Orthros du mercredi, canon, ton 8, 3ème Ode, Théotokion:
Toi, salvatrice Porte, Pont qui mène vers Dieu, Protectrice des Chrétiens, très Pure Souveraine, ô Vierge dirige-moi qui suis entouré par les malheurs de la vie et balloté par leurs vagues.

Id. 2ème canon, 9ème ode, 2ème Tropaire ton 2:
Par l'arbre je suis mort, par l'Arbre de la Croix j'ai retrouvé la vie, car mon Christ ayant été cloué sur lui, a mis à mort mon ennemi.

LECTURE : Proverbes XV. 20 - XVI, 9. 
Le fils  sage réjouira son père;
le fils insensé se moque de sa mère.
Les voies de l'insensé manquent de sagesse;
l'homme prident va droit son chemin.
Le méchant n'obéit pas à la raison;
il ne dira rien qui soit à propos et utile au bien public.
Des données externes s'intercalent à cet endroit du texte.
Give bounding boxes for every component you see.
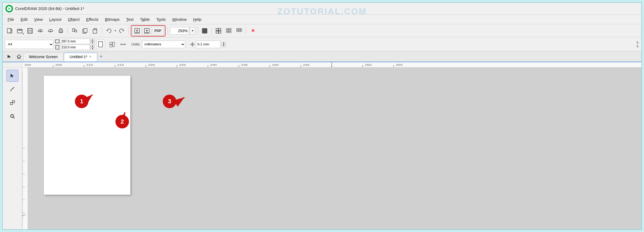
height-input[interactable]: [60, 45, 90, 50]
sep1: [68, 27, 68, 35]
nudge-input[interactable]: [196, 41, 220, 48]
width-down[interactable]: ▼: [90, 41, 95, 44]
zoom-dropdown[interactable]: ▾: [190, 27, 195, 35]
svg-text:225: 225: [179, 64, 186, 66]
svg-rect-25: [216, 28, 218, 31]
menu-bitmaps[interactable]: Bitmaps: [102, 16, 122, 23]
pdf-button[interactable]: PDF: [152, 26, 164, 35]
svg-rect-45: [110, 45, 112, 47]
select-tool[interactable]: [6, 70, 18, 82]
page-size-select[interactable]: A4 A3 Letter: [5, 40, 54, 49]
svg-rect-5: [28, 28, 32, 30]
canvas-area: 175: [3, 68, 641, 229]
svg-rect-40: [240, 30, 242, 32]
svg-rect-15: [84, 28, 87, 32]
svg-text:200: 200: [24, 64, 31, 66]
cut-icon[interactable]: [70, 26, 79, 35]
grid-button[interactable]: [214, 26, 223, 35]
tab-add-button[interactable]: +: [98, 53, 104, 60]
copy-icon[interactable]: [80, 26, 89, 35]
paste-icon[interactable]: [91, 26, 100, 35]
svg-rect-42: [56, 45, 59, 49]
menu-effects[interactable]: Effects: [84, 16, 101, 23]
svg-text:255: 255: [396, 64, 403, 66]
svg-rect-28: [219, 31, 221, 33]
svg-rect-31: [226, 32, 228, 33]
freehand-tool[interactable]: [6, 83, 18, 95]
svg-text:230: 230: [210, 64, 217, 66]
svg-text:235: 235: [241, 64, 248, 66]
view-full-button[interactable]: [200, 26, 209, 35]
menu-text[interactable]: Text: [124, 16, 137, 23]
height-spinners: ▲ ▼: [90, 45, 95, 50]
nudge-group: ▲ ▼: [190, 41, 226, 48]
title-text: CorelDRAW 2020 (64-Bit) - Untitled-1*: [15, 6, 84, 11]
title-bar: CorelDRAW 2020 (64-Bit) - Untitled-1* ZO…: [3, 3, 641, 15]
toolbar1: + ▾: [3, 24, 641, 37]
undo-dropdown[interactable]: ▾: [115, 29, 116, 32]
tab-close-icon[interactable]: ✕: [89, 55, 92, 59]
nudge-up[interactable]: ▲: [221, 42, 226, 44]
home-button[interactable]: [15, 52, 23, 61]
redo-button[interactable]: [117, 26, 126, 35]
ruler-row: 200 205 210 215 220 225 230 235 240 245: [3, 62, 641, 68]
menu-window[interactable]: Window: [170, 16, 189, 23]
import-pdf-group: PDF: [131, 25, 165, 37]
menu-file[interactable]: File: [5, 16, 17, 23]
menu-tools[interactable]: Tools: [154, 16, 168, 23]
ruler-vertical: 175: [22, 68, 28, 229]
tool-selector[interactable]: [5, 52, 14, 61]
svg-rect-38: [237, 30, 238, 32]
snap-group: 5. 5.: [637, 41, 639, 48]
tab-document[interactable]: Untitled-1* ✕: [64, 53, 97, 61]
close-button[interactable]: ✕: [248, 26, 257, 35]
zoom-tool[interactable]: [6, 110, 18, 122]
new-button[interactable]: +: [5, 26, 14, 35]
svg-rect-37: [240, 28, 242, 30]
page-options-button[interactable]: [108, 40, 117, 49]
zoom-input[interactable]: [170, 27, 189, 35]
cloud-download-button[interactable]: [46, 26, 55, 35]
snap-y-value: 5.: [637, 45, 639, 48]
annotation-1: 1: [75, 95, 88, 108]
sep4: [168, 27, 168, 35]
save-button[interactable]: [25, 26, 35, 35]
height-down[interactable]: ▼: [90, 47, 95, 50]
pdf-label: PDF: [154, 29, 161, 33]
menu-edit[interactable]: Edit: [18, 16, 30, 23]
canvas-content[interactable]: 1 2 3: [28, 68, 641, 229]
cloud-upload-button[interactable]: [36, 26, 45, 35]
zoom-group: ▾: [170, 27, 195, 35]
width-input[interactable]: [60, 39, 90, 44]
svg-line-87: [13, 117, 15, 118]
svg-rect-84: [12, 101, 15, 103]
import-up-button[interactable]: [142, 26, 151, 35]
grid2-button[interactable]: [224, 26, 233, 35]
menu-layout[interactable]: Layout: [47, 16, 64, 23]
undo-button[interactable]: [104, 26, 114, 35]
portrait-button[interactable]: [96, 40, 105, 49]
tab-welcome[interactable]: Welcome Screen: [23, 53, 63, 61]
transform-tool[interactable]: [6, 97, 18, 109]
tab-bar: Welcome Screen Untitled-1* ✕ +: [3, 51, 641, 62]
open-button[interactable]: ▾: [15, 26, 24, 35]
svg-text:215: 215: [117, 64, 124, 66]
import-down-button[interactable]: [132, 26, 142, 35]
svg-text:250: 250: [365, 64, 372, 66]
print-button[interactable]: [56, 26, 65, 35]
menu-view[interactable]: View: [31, 16, 45, 23]
svg-rect-34: [229, 32, 231, 33]
grid3-button[interactable]: [234, 26, 244, 35]
svg-rect-27: [216, 31, 218, 33]
menu-help[interactable]: Help: [190, 16, 204, 23]
measure-button[interactable]: [118, 40, 128, 49]
nudge-spinners: ▲ ▼: [221, 42, 226, 47]
svg-rect-17: [94, 28, 96, 30]
menu-object[interactable]: Object: [65, 16, 82, 23]
svg-rect-83: [10, 102, 12, 105]
nudge-down[interactable]: ▼: [221, 44, 226, 47]
height-up[interactable]: ▲: [90, 45, 95, 47]
menu-table[interactable]: Table: [137, 16, 152, 23]
width-up[interactable]: ▲: [90, 39, 95, 41]
units-select[interactable]: millimeters inches pixels: [142, 41, 185, 48]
Les pensées du sage conduisent à la vie;
par elles il se détourne de l'enfer.
Le Seigneur abat les maisons des superbes;
Il affermit l'héritage de la veuve.Dieu s'éloigne des méchants;
Il exaucera les voeux des justes.
Mieux vaut petite récolte avec justice,
que grande abondance avec l'iniquité.
Tout homme au coeur hautain est impur devant Dieu;
celui qui, ayant une pensée injuste, met sa main dans la main d'autrui,
ne sera pas innocent pour cela.
Celui qui cherche le Seigneur trouvera la science et la justice;
ceux qui Le cherchent avec droiture trouveront la paix.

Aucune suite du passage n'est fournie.